Возле дома с громким плачем обнимаются родичи, обнимаются, несмотря на вражду, которая тлеет в душах и, быть может, через неделю вспыхнет новым огнем. Удивительная приверженность старине, ритуалу: отдельный плач на скачущей лошади — высшее выражение горя, отдельно — совместный плач с близкими покойного. Красивы эти плачи и по мелодии, и по словам, даже у постороннего и то сердце рвется.

Этого у них не отнимешь, этого не переделаешь! Мулла Асим тронул коня. Хорошо, что не опоздал. Пусть все видят, как любил он инспектора, как близок был к нему, как убивается нынче.

Мулла несколько раз хлестанул коня и закричал на всю степь:

— Ой-бай, баурым! Ой-бай, баурым!

Все муллы, которые прибыли на похороны раньше, безропотно расступились перед муллой Асимом. Он был хаджи, совершил паломничество к святым местам, он образованнее всех, у него с русскими связи.

Тело Алтынсарина в белоснежном саване было обернуто лучшим персидским ковром, самые близкие родственники-мужчины понесли его на высокий берег Тобола.

Отец Борис Кусякин, стоя на взгорке, сказал:

— Сотен девять мужского полу.

Вместе со многими другими русскими жителями Кустаная он издали наблюдал за происходящим.

— Тысячи полторы, не меньше, — сказал Николай Токарев. Ему показалось, что священник умышленно преуменьшает количество собравшихся на похороны Алтынсарина.

Отец Борис будто почувствовал этот смысл.

— Девятьсот. Не более. По их обычаю это очень много, очень. Я ведь близко знал покойного. Давно знал, хорошо. Еще по Тургаю. Он любил меня, мы дружили, беседовали часто. Умный был человек, хотя и магометанин.

Подошел портной Голосянкин с Людмилой, статистик Семикрасов, еще кто-то. Сказали, что Миллер тоже обещал быть, но задержался.
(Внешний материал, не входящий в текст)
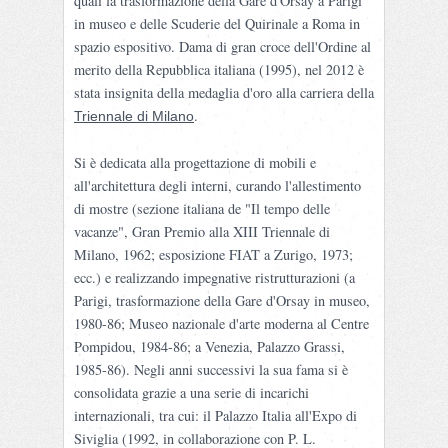
quali la trasformazione della Gare d'Orsay a Parigi
in museo e delle Scuderie del Quirinale a Roma in
spazio espositivo. Dama di gran croce dell'Ordine al
merito della Repubblica italiana (1995), nel 2012 è
stata insignita della medaglia d'oro alla carriera della
.
Triennale di Milano
Si è dedicata alla progettazione di mobili e
all'architettura degli interni, curando l'allestimento
di mostre (sezione italiana de "Il tempo delle
vacanze", Gran Premio alla XIII Triennale di
Milano, 1962; esposizione FIAT a Zurigo, 1973;
ecc.) e realizzando impegnative ristrutturazioni (a
Parigi, trasformazione della Gare d'Orsay in museo,
1980-86; Museo nazionale d'arte moderna al Centre
Pompidou, 1984-86; a Venezia, Palazzo Grassi,
1985-86). Negli anni successivi la sua fama si è
consolidata grazie a una serie di incarichi
internazionali, tra cui: il Palazzo Italia all'Expo di
Siviglia (1992, in collaborazione con P. L.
— Киргизы — народ щедрый, — говорил отец Борис. — Они тароваты к своим священнослужителям. Каждому мулле по барану дадут, а главным — по теленку или жеребенку. Хабибулину могут хорошую лошадь подарить, он у них вроде архиерея.

Ритуал предания земле у мусульман краток, и русские на взгорке удивились, как быстро все двинулись назад. Только мулла Асим остался на могиле Алтынсарина, один под высоким небом с легкими перистыми облаками, один на берегу реки. Один на один с богом. Он молился, принимая на себя все грехи покойного. Так только близкий может поступить, только бескорыстный, только святой.